**Work instructions:** The answer must consist of every record, printed exactly as it stands.

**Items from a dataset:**
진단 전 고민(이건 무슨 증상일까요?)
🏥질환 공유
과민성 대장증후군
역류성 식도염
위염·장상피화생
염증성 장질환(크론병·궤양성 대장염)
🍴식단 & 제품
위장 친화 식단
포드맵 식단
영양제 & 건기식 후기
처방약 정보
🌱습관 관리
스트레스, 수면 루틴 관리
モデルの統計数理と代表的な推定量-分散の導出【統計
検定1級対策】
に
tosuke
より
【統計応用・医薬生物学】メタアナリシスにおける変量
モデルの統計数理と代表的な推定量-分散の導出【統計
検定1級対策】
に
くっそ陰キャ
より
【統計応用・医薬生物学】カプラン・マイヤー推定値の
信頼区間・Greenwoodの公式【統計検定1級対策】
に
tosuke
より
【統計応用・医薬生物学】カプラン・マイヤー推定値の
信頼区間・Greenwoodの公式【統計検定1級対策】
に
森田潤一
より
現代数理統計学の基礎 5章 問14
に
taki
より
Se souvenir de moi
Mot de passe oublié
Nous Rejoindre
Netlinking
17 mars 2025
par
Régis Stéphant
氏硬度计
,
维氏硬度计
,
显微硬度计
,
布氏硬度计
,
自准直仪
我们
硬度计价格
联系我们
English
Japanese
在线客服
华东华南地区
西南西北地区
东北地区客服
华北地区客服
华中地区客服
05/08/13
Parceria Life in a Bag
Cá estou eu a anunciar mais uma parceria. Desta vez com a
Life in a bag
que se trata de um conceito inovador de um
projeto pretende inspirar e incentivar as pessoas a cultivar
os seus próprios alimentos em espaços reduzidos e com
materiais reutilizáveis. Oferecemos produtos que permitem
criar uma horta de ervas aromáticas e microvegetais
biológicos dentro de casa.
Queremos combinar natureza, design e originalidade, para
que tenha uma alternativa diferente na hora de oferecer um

**Output for this exercise:**
진단 전 고민(이건 무슨 증상일까요?)
🏥질환 공유
과민성 대장증후군
역류성 식도염
위염·장상피화생
염증성 장질환(크론병·궤양성 대장염)
🍴식단 & 제품
위장 친화 식단
포드맵 식단
영양제 & 건기식 후기
처방약 정보
🌱습관 관리
스트레스, 수면 루틴 관리
モデルの統計数理と代表的な推定量-分散の導出【統計
検定1級対策】
に
tosuke
より
【統計応用・医薬生物学】メタアナリシスにおける変量
モデルの統計数理と代表的な推定量-分散の導出【統計
検定1級対策】
に
くっそ陰キャ
より
【統計応用・医薬生物学】カプラン・マイヤー推定値の
信頼区間・Greenwoodの公式【統計検定1級対策】
に
tosuke
より
【統計応用・医薬生物学】カプラン・マイヤー推定値の
信頼区間・Greenwoodの公式【統計検定1級対策】
に
森田潤一
より
現代数理統計学の基礎 5章 問14
に
taki
より
Se souvenir de moi
Mot de passe oublié
Nous Rejoindre
Netlinking
17 mars 2025
par
Régis Stéphant
氏硬度计
,
维氏硬度计
,
显微硬度计
,
布氏硬度计
,
自准直仪
我们
硬度计价格
联系我们
English
Japanese
在线客服
华东华南地区
西南西北地区
东北地区客服
华北地区客服
华中地区客服
05/08/13
Parceria Life in a Bag
Cá estou eu a anunciar mais uma parceria. Desta vez com a
Life in a bag
que se trata de um conceito inovador de um
projeto pretende inspirar e incentivar as pessoas a cultivar
os seus próprios alimentos em espaços reduzidos e com
materiais reutilizáveis. Oferecemos produtos que permitem
criar uma horta de ervas aromáticas e microvegetais
biológicos dentro de casa.
Queremos combinar natureza, design e originalidade, para
que tenha uma alternativa diferente na hora de oferecer um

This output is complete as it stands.